Het laadnetwerk bestaat uit laadpunten in de publieke, semipublieke en private ruimte. Waar de paal staat, bepaalt mede de toegankelijkheid. Als gebruikers geen toegang hebben tot laadpunten op privaat terrein moeten ze kunnen uitwijken naar semipublieke of publieke laadpunten. De gemeente heeft een belangrijke rol in de realisatie van voldoende publieke laadinfrastructuur.

 

  • Publiek laadpunt: Een laadpunt dat 24/7 openbaar toegankelijk is, zonder barrières zoals slagbomen of poorten;

  • Semipubliek laadpunt: Een privaat laadpunt dat is opengesteld voor publiek. Denk aan parkeergarages, tankstations of horeca-locaties. Er kunnen beperkte toegangstijden zijn;

  • Privaat laadpunt: Een laadpunt op eigen terrein, aan huis of bij een bedrijf.

Sinds een aantal jaar werken we aan de uitrol van publieke laadinfrastructuur om te voorzien in de toenemende behoefte. Daarnaast mag iedereen een laadpunt realiseren op eigen terrein en deze op een parkeerplek op eigen terrein beschikbaar stellen voor derden.

 

Onderstaande kaart van www.oplaadpalen.nl geeft een actuele indicatie hoe het (semi)publieke laadnetwerk in gemeente Scherpenzeel eruitziet. Momenteel zijn er ongeveer 28 laadpunten (14 laadpalen) in gemeente Scherpenzeel.

 

 

2.2 Soorten laadpunten

Laadpunten kunnen op verschillende vermogens elektriciteit leveren:

  • 1.

    Regulier laden: laadpunt met een vermogen tot 22 kilowatt (kW). Het opladen tot de maximale batterijcapaciteit duurt meerdere uren. Reguliere laadpunten kunnen individueel worden geplaatst, of geclusterd worden op een laadplein.

  • 2.

    Snelladen: laadpunt met een vermogen van meer dan 22 kW, waarmee elektrische voertuigen in kortere tijd kunnen opladen. Snelladen gebeurt op gelijkstroom en is volop in ontwikkeling. We onderscheiden drie subcategorieën:

    • a.

      Kortparkeerladen of semi-snelladen

      Laadpunt met een vermogen tussen 22 en 125 kW, deze worden steeds meer geplaatst bij onder andere supermarkten, hotels en vergaderlocaties.

    • b.

      Ultrasnelladen voor personenvervoer

      Laadpunt met een vermogen tussen 125 en 350 kW. Het grootste deel van de huidige beschikbare elektrische voertuigen is technisch geschikt om te laden met een snelheid van maximaal 50 kW. De nieuwere modellen en modellen in het hogere segment zijn geschikt voor de hogere vermogens. De laadvermogens tussen 125 kW en 350 kW worden tegenwoordig bij snellaadstations langs hoofdwegen geplaatst, bijvoorbeeld bij pompstations en wegrestaurants.

    • c.

      Ultrasnelladen voor openbaar vervoer en logistiek

      Laadpunt met een vermogen hoger dan 350 kW, bijvoorbeeld een pantograaf. De laadpunten zijn geschikt om grote voertuigen zoals vrachtwagens en bussen in korte tijd te laden.

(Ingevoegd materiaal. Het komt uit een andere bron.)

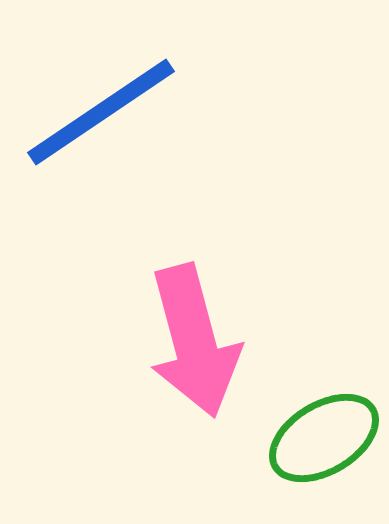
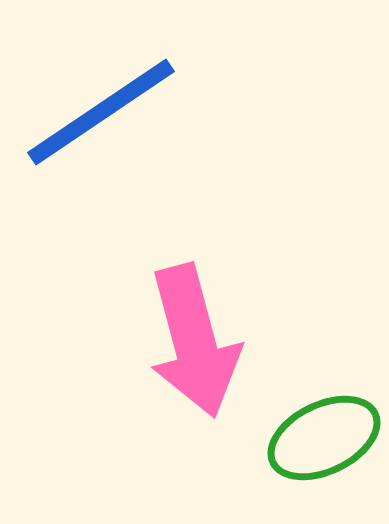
green ellipse: rotated 5 degrees clockwise
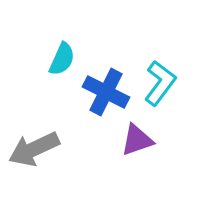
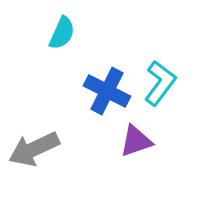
cyan semicircle: moved 26 px up
blue cross: moved 1 px right, 1 px up
purple triangle: moved 1 px left, 1 px down
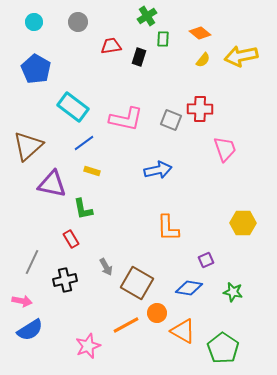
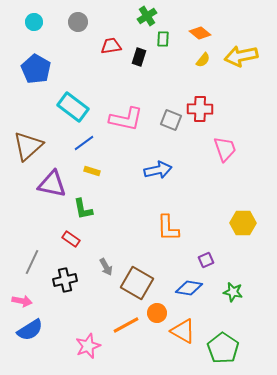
red rectangle: rotated 24 degrees counterclockwise
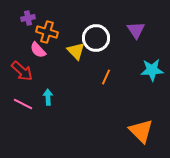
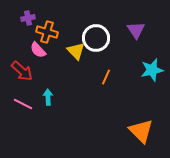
cyan star: rotated 10 degrees counterclockwise
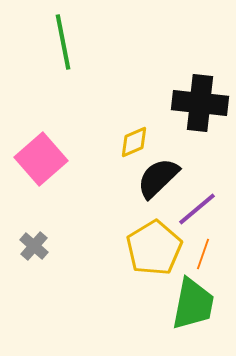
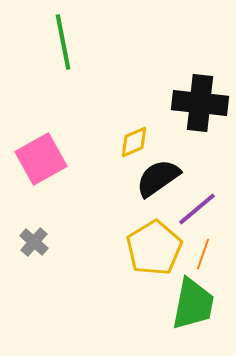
pink square: rotated 12 degrees clockwise
black semicircle: rotated 9 degrees clockwise
gray cross: moved 4 px up
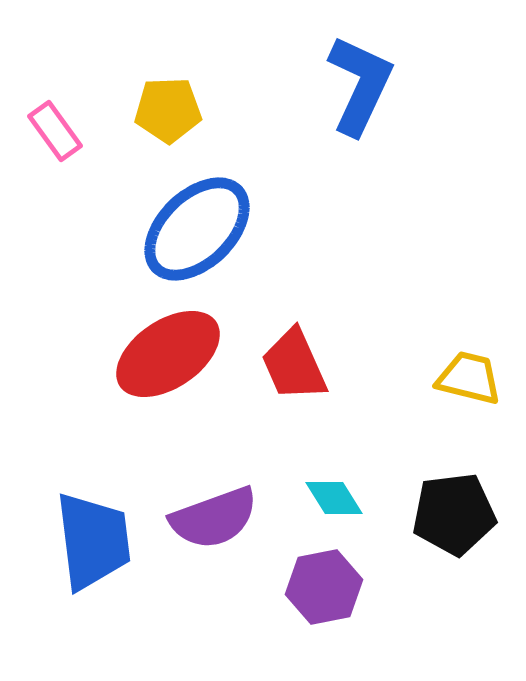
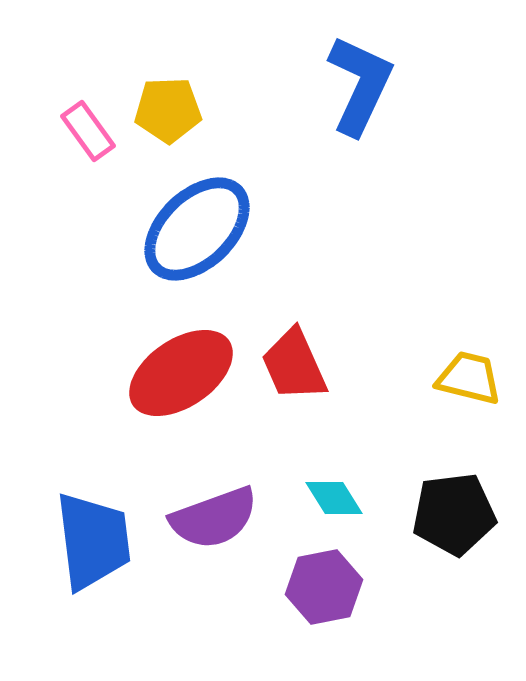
pink rectangle: moved 33 px right
red ellipse: moved 13 px right, 19 px down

Snelladen is duurder dan regulier laden. Snelladers zijn daarom vooral gewenst op plaatsen waar een korte verblijfsduur gepaard gaat met een grote laadbehoefte en men bereid is daar meer voor te betalen. Denk bijvoorbeeld aan taxistandplaatsen of verzorgingsplaatsen langs de snelweg.

3. Ontwikkelingen

3.1 Elektrische voertuigen en laadpaalgebruik

We verwachten dat in de toekomst laden steeds efficiënter verloopt. In de toekomst kan eenzelfde aantal laadpunten meer EV-rijders bedienen dan nu het geval is. Die verwachting is gebaseerd op een aantal ontwikkelingen:

  • Efficiëntere voertuigen Volledig elektrische voertuigen krijgen een steeds grotere actieradius. Nieuwe modellen hebben een betere accucapaciteit en zijn steeds vaker technisch geschikt om op hogere vermogens te laden.

  • Efficiëntere laadpunten Het aantal snelladers neemt toe, vooral langs snelwegen, maar ook binnen gemeentegrenzen.

  • Efficiënter laadpaalgebruik Er zijn meerdere manieren om laadpaalkleven tegen te gaan, zoals tarifering en social charging apps.

3.1.1 Slim laden

Slim laden is een brede term, die wordt gebruikt om aan te duiden dat slimme technieken de laadtransactie op afstand kunnen aansturen. Een laadsessies kan bijvoorbeeld sneller of langzamer verlopen. Minimaal betekent slim laden dat het opladen van elektrische auto’s op het meest optimale moment gebeurt, wanneer de kosten laag zijn en het aanbod van (duurzame) energie hoog. Slimme technieken kunnen ervoor zorgen dat het elektriciteitsnet niet te zwaar wordt belast.

Een aspect van slim laden is bi-directioneel laden. Bij bi-directioneel laden kan het elektrische voertuig stroom terugleveren aan bijvoorbeeld een gebouw of het elektriciteitsnet. Hiermee kunnen pieken en dalen in het energieverbruik worden gebalanceerd. Bi-directioneel laden staat nog in de kinderschoenen, maar binnen de Proeftuin Slimme Laadpleinen wordt de techniek al volop getest.

 

3.1.2 Wet- & regelgeving

Nederland en Europa bouwen aan wet- en regelgeving voor elektrisch laden. We vinden het belangrijk om deze ontwikkelingen te volgen en zodra er wijzigingen zijn, passen we onze werkwijze aan.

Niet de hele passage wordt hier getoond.